##### Material for this task #####
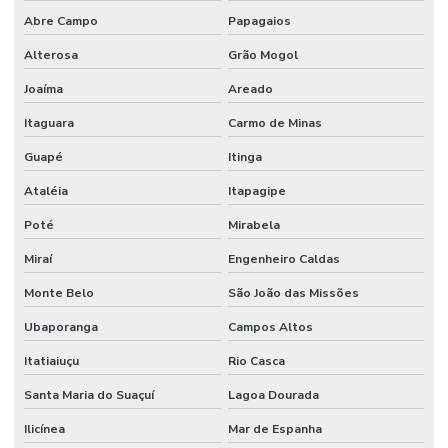
Abre Campo
Papagaios
Alterosa
Grão Mogol
Joaíma
Areado
Itaguara
Carmo de Minas
Guapé
Itinga
Ataléia
Itapagipe
Poté
Mirabela
Miraí
Engenheiro Caldas
Monte Belo
São João das Missões
Ubaporanga
Campos Altos
Itatiaiuçu
Rio Casca
Santa Maria do Suaçuí
Lagoa Dourada
Ilicínea
Mar de Espanha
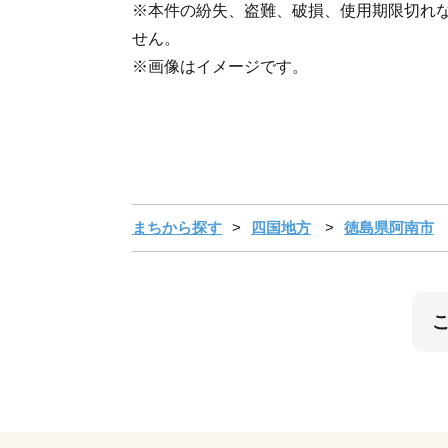
※本件の紛失、盗難、破損、使用期限切れ
せん。
※画像はイメージです。
まちから探す
四国地方
徳島県阿南市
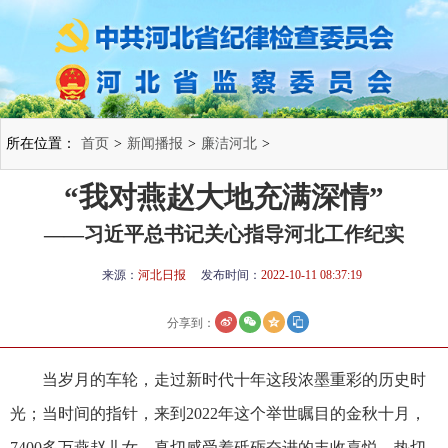
所在位置：
首页
>
新闻播报
>
廉洁河北
>
“我对燕赵大地充满深情”
——习近平总书记关心指导河北工作纪实
来源：
河北日报
发布时间：
2022-10-11 08:37:19
分享到：
当岁月的车轮，走过新时代十年这段浓墨重彩的历史时
光；当时间的指针，来到2022年这个举世瞩目的金秋十月，
7400多万燕赵儿女，真切感受着砥砺奋进的丰收喜悦，热切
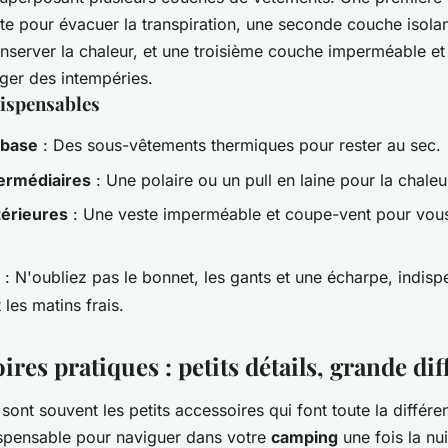
nte pour évacuer la transpiration, une seconde couche isol
onserver la chaleur, et une troisième couche imperméable e
ger des intempéries.
ispensables
 base
: Des sous-vêtements thermiques pour rester au sec.
ermédiaires
: Une polaire ou un pull en laine pour la chaleu
érieures
: Une veste imperméable et coupe-vent pour vou
: N'oubliez pas le bonnet, les gants et une écharpe, indis
 les matins frais.
ires pratiques : petits détails, grande di
 sont souvent les petits accessoires qui font toute la diffé
dispensable pour naviguer dans votre
camping
une fois la nu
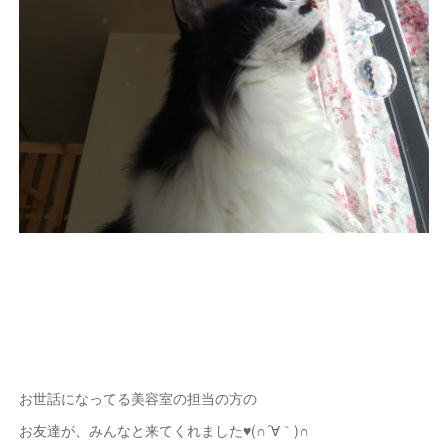
お世話になってる美容室の担当の方の
お友達が、みんなと来てくれました♥(∩´∀｀)∩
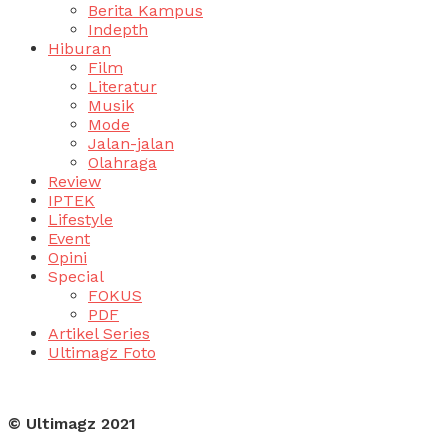
Berita Kampus
Indepth
Hiburan
Film
Literatur
Musik
Mode
Jalan-jalan
Olahraga
Review
IPTEK
Lifestyle
Event
Opini
Special
FOKUS
PDF
Artikel Series
Ultimagz Foto
© Ultimagz 2021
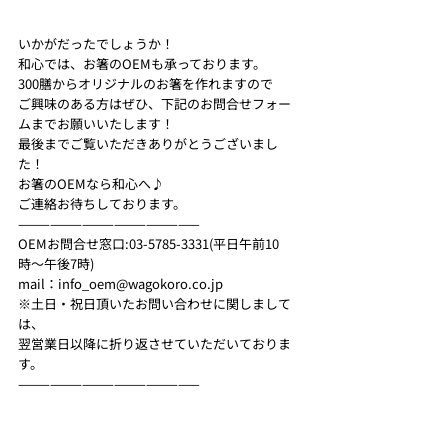
いかがだったでしょうか！ 
和心では、お箸のOEMも承っております。
300膳からオリジナルのお箸を作れますので
ご興味のある方はぜひ、下記のお問合せフォー
ムまでお願いいたします！ 
最後までご覧いただきありがとうございまし
た！ 
お箸のOEMなら和心へ♪ 
ご連絡お待ちしております。 
—————————————————
OEMお問合せ窓口:03-5785-3331(平日午前10
時〜午後7時)
mail：info_oem@wagokoro.co.jp
※土日・祝日頂いたお問い合わせに関しまして
は、
翌営業日以降に折り返させていただいておりま
す。
—————————————————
#####
> Activity
From first line to last, return the records verbatim without their pictures.

> Final answer
Abre Campo
Papagaios
Alterosa
Grão Mogol
Joaíma
Areado
Itaguara
Carmo de Minas
Guapé
Itinga
Ataléia
Itapagipe
Poté
Mirabela
Miraí
Engenheiro Caldas
Monte Belo
São João das Missões
Ubaporanga
Campos Altos
Itatiaiuçu
Rio Casca
Santa Maria do Suaçuí
Lagoa Dourada
Ilicínea
Mar de Espanha
※本件の紛失、盗難、破損、使用期限切れ
せん。
※画像はイメージです。
まちから探す
四国地方
徳島県阿南市
所在位置：
首页
>
新闻播报
>
廉洁河北
>
“我对燕赵大地充满深情”
——习近平总书记关心指导河北工作纪实
来源：
河北日报
发布时间：
2022-10-11 08:37:19
分享到：
当岁月的车轮，走过新时代十年这段浓墨重彩的历史时
光；当时间的指针，来到2022年这个举世瞩目的金秋十月，
7400多万燕赵儿女，真切感受着砥砺奋进的丰收喜悦，热切
nte pour évacuer la transpiration, une seconde couche isol
onserver la chaleur, et une troisième couche imperméable e
ger des intempéries.
ispensables
 base
: Des sous-vêtements thermiques pour rester au sec.
ermédiaires
: Une polaire ou un pull en laine pour la chaleu
érieures
: Une veste imperméable et coupe-vent pour vou
: N'oubliez pas le bonnet, les gants et une écharpe, indis
 les matins frais.
ires pratiques : petits détails, grande di
 sont souvent les petits accessoires qui font toute la diffé
dispensable pour naviguer dans votre
camping
une fois la nu
お世話になってる美容室の担当の方の
お友達が、みんなと来てくれました♥(∩´∀｀)∩
Berita Kampus
Indepth
Hiburan
Film
Literatur
Musik
Mode
Jalan-jalan
Olahraga
Review
IPTEK
Lifestyle
Event
Opini
Special
FOKUS
PDF
Artikel Series
Ultimagz Foto
© Ultimagz 2021
いかがだったでしょうか！ 
和心では、お箸のOEMも承っております。
300膳からオリジナルのお箸を作れますので
ご興味のある方はぜひ、下記のお問合せフォー
ムまでお願いいたします！ 
最後までご覧いただきありがとうございまし
た！ 
お箸のOEMなら和心へ♪ 
ご連絡お待ちしております。 
—————————————————
OEMお問合せ窓口:03-5785-3331(平日午前10
時〜午後7時)
mail：info_oem@wagokoro.co.jp
※土日・祝日頂いたお問い合わせに関しまして
は、
翌営業日以降に折り返させていただいておりま
す。
—————————————————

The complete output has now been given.